There is level I and selected level II evidence for the efficacy of: menopause hormone therapy, tibolone, hormone receptor modulators, escitalopram, desvenlafaxine, cognitive behavioural therapy (CBT), and acupuncture in treating vasomotor symptoms. Inconsistent effects on vasomotor symptoms were reported for bioidentical hormones. Relaxation therapy, exercise, yoga, isoflavones, omega-3 fatty acid supplements and black cohosh were found to be ineffective.
Therapies that may be effective for managing sleep disturbance are desvenlafaxine, exercise, and relaxation therapy. Therapies that are likely to be ineffective for managing sleep disturbance are tibolone, escitalopram, and isoflavones.
Of the treatments assessed for their effects on vulvovaginal symptoms, only vaginal oestrogen and testosterone were found to be effective. There was limited evidence that SERMs may reduce dyspareunia, but not improve sexual function overall. Menopause hormone therapy, tibolone, escitalopram, venlafaxine and isoflavones were all ineffective for managing vulvovaginal symptoms.
For many of the therapies identified in this review there is little or no evidence for their long-term safety in peri- and postmenopausal women. In particular, the use of testosterone, SERMs and bioidentical hormones in this population is not informed by long-term studies. In addition, all of the therapies included in this review, both pharmacological and non-pharmacological, have specific contraindications and adverse event profiles that should inform the consideration of their benefits and harms for individual women.

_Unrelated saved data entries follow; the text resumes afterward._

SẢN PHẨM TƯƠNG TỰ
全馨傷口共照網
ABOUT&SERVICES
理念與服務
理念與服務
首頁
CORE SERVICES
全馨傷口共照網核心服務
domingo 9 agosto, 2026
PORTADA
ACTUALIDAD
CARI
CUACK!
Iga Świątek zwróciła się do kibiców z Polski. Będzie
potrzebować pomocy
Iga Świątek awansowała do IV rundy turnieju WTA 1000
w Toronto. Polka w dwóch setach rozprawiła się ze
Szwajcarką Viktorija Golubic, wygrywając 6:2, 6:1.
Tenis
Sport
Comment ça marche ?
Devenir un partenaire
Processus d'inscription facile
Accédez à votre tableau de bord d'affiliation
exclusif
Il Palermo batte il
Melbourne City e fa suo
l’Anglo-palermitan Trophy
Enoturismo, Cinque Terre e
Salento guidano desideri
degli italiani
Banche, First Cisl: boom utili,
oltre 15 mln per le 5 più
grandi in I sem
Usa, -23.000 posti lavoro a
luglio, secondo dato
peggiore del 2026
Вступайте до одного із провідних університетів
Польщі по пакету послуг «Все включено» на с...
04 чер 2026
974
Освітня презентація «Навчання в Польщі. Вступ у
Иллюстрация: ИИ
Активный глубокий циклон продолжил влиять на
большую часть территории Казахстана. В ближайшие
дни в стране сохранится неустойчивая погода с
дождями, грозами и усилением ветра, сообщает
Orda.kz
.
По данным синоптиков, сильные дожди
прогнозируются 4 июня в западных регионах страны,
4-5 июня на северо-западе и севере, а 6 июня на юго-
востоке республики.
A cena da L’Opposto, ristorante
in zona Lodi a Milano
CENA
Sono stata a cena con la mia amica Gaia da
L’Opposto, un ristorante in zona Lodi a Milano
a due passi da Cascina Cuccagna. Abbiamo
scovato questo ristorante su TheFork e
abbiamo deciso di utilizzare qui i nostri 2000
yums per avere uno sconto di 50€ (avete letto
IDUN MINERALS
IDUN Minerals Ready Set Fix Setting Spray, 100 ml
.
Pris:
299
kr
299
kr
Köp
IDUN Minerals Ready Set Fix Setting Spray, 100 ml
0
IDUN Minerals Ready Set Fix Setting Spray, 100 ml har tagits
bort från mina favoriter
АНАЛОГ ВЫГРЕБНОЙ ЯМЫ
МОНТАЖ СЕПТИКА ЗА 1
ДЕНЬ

Management of menopausal symptoms in a general female population: Supplementary evidence review 1
1Introduction
A comprehensive systematic review (SR) was conducted by Cancer Australia on the management of menopausal symptoms in women who have received breast cancer treatment.1This is referred to as the ‘Primary Systematic Review (SR)’. The Primary SR included a total of 49 RCTS across 22 out of 27 interventions of interest. However, many of the RCTs included in the Primary SR are limited by small size, use of non-validated symptoms measures, and poor reporting. The consensus of the Management of Menopausal Symptoms in Women who have received Breast Cancer Treatment, Guidelines Working Group was that efficacy information from studies in a general menopausal population is accepted to be generalisable to a breast cancer population. Consequently, a supplementary evidence review has been undertaken by Cancer Australia to identify relevant level I evidence (i.e., published systematic reviews, meta-analyses, or pooled analyses) of the 27 interventions of interest in a general female menopausal population.